There are any number of lessons to take away from last week's elections to the board of directors of the Humboldt Bay Harbor, Recreation and Conservation District. Let's focus on one that might otherwise be missed, so that future candidates for offices of all sorts can take note: Owning a business doesn't automatically make you the most qualified possible candidate. So if you want to get elected, stop pretending that it does.
This is a refrain one often hears in political campaigns, or in criticism of duly elected public representatives. Candidate or Councilman X, it is said, has never owned a business. Therefore, how can he possibly grapple with a city budget? How can he sympathize with the plight of the poor business owner? The inevitable conclusion either goes unstated or is whispered very lowly: What right does he have?

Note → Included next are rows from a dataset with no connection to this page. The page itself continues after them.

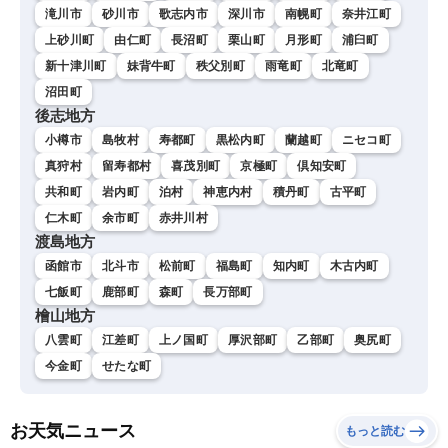
滝川市
砂川市
歌志内市
深川市
南幌町
奈井江町
上砂川町
由仁町
長沼町
栗山町
月形町
浦臼町
新十津川町
妹背牛町
秩父別町
雨竜町
北竜町
沼田町
後志地方
小樽市
島牧村
寿都町
黒松内町
蘭越町
ニセコ町
真狩村
留寿都村
喜茂別町
京極町
倶知安町
共和町
岩内町
泊村
神恵内村
積丹町
古平町
仁木町
余市町
赤井川村
渡島地方
函館市
北斗市
松前町
福島町
知内町
木古内町
七飯町
鹿部町
森町
長万部町
檜山地方
八雲町
江差町
上ノ国町
厚沢部町
乙部町
奥尻町
今金町
せたな町
お天気ニュース
もっと読む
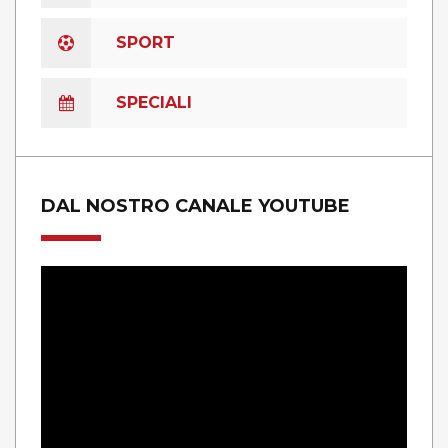
SPORT
SPECIALI
DAL NOSTRO CANALE YOUTUBE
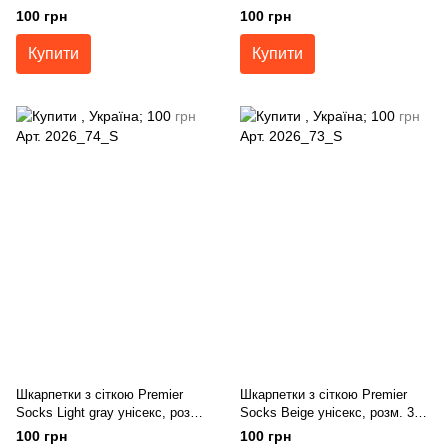
39, 40-42, 43-45
36-39, 40-42, 43-45
100 грн
100 грн
Купити
Купити
Шкарпетки з сіткою Premier
Шкарпетки з сіткою Premier
Socks Light gray унісекс, розм.
Socks Beige унісекс, розм. 36-
36-39, 40-42, 43-45
39, 40-42, 43-45
100 грн
100 грн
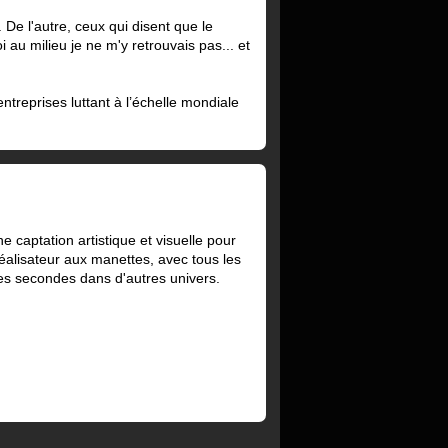
 De l'autre, ceux qui disent que le
 au milieu je ne m'y retrouvais pas... et
treprises luttant à l’échelle mondiale
 captation artistique et visuelle pour
réalisateur aux manettes, avec tous les
ues secondes dans d'autres univers.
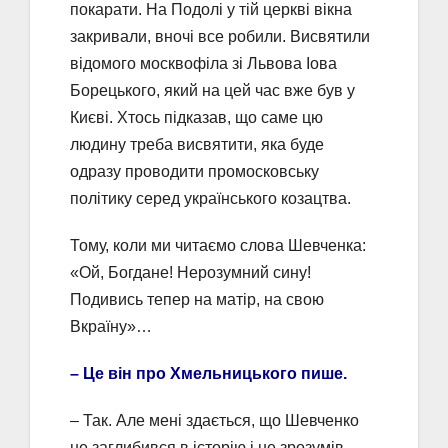
покарати. На Подолі у тій церкві вікна
закривали, вночі все робили. Висвятили
відомого москвофіла зі Львова Іова
Борецького, який на цей час вже був у
Києві. Хтось підказав, що саме цю
людину треба висвятити, яка буде
одразу проводити промосковську
політику серед українського козацтва.
Тому, коли ми читаємо слова Шевченка:
«Ой, Богдане! Нерозумний сину!
Подивись тепер на матір, на свою
Вкраїну»…
– Це він про Хмельницького пише.
– Так. Але мені здається, що Шевченко
не заглибився в історію і не зрозумів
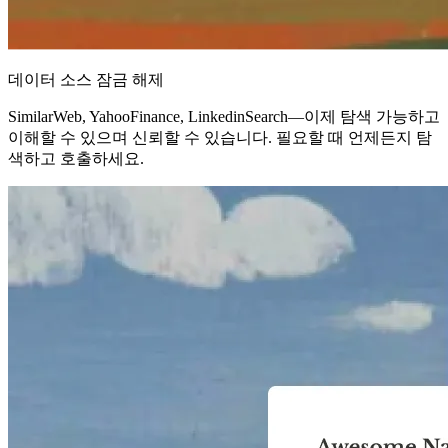
데이터 소스 잠금 해제
SimilarWeb, YahooFinance, LinkedinSearch—이제 탐색 가능하고
이해할 수 있으며 신뢰할 수 있습니다. 필요할 때 언제든지 탐
색하고 호출하세요.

When prominent Eureka architect John Ash entered the race for the the Harbor District's Fourth Division seat, it was natural to consider him the easy front-runner. Here was a person who had the personal resume and the political stance to square the circle -- an accomplished member of the business community who took the position that the district, currently screaming toward bankruptcy, had better not hang all its hopes and dreams on the mythical return of the railroad. In the meantime, he said, there were probably more productive things that could happen with the railroad right-of-way. The district could help those things to happen.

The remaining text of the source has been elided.